Front man and cancer survivor, Andrew McMahon of Jack’s Mannequin rang in a new year with a new album. The Glass Passenger came out the first day of 2010 as the follow-up album to Everything in Transit, which was released five years earlier. The former lead singer of Something Corporate was diagnosed with Acute Lymphoblastic Leukemia just three months prior to Jack’s Mannequin’s first album debut. It would appear that five years has not only put him on the road to recovery, but has also invoked an increased and deeper appreciation of life and all of its beauties. The Glass Passenger is very much a reflection of that.

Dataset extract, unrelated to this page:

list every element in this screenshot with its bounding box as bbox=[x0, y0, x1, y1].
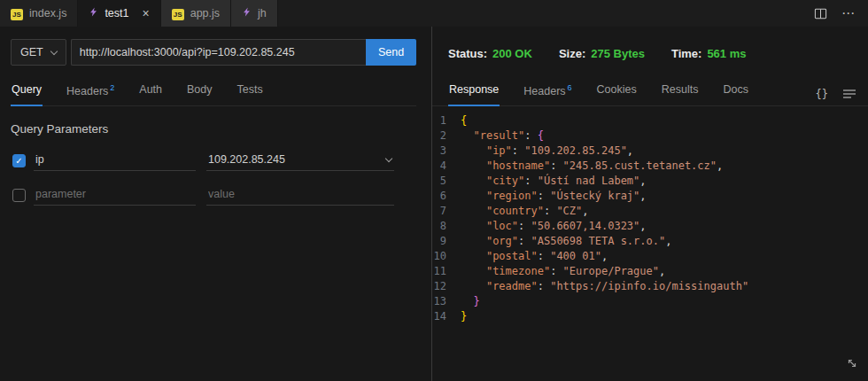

Andrew McMahon has come a long way since his flip flop-wearing days heading the piano driven, punk-rock band Something Corporate. Directly after high school the band immediately gained a following and made three records in three years. The success and break-neck pace took a toll on the band and their relationships, so in 2004 they took a hiatus. During this time Andrew McMahon channeled all of his energy and emotions into a side project: Jack’s Mannequin. The success of Jack’s first album, Everything in Transit, and McMahon’s brush with death inspired the second album, The Glass Passenger.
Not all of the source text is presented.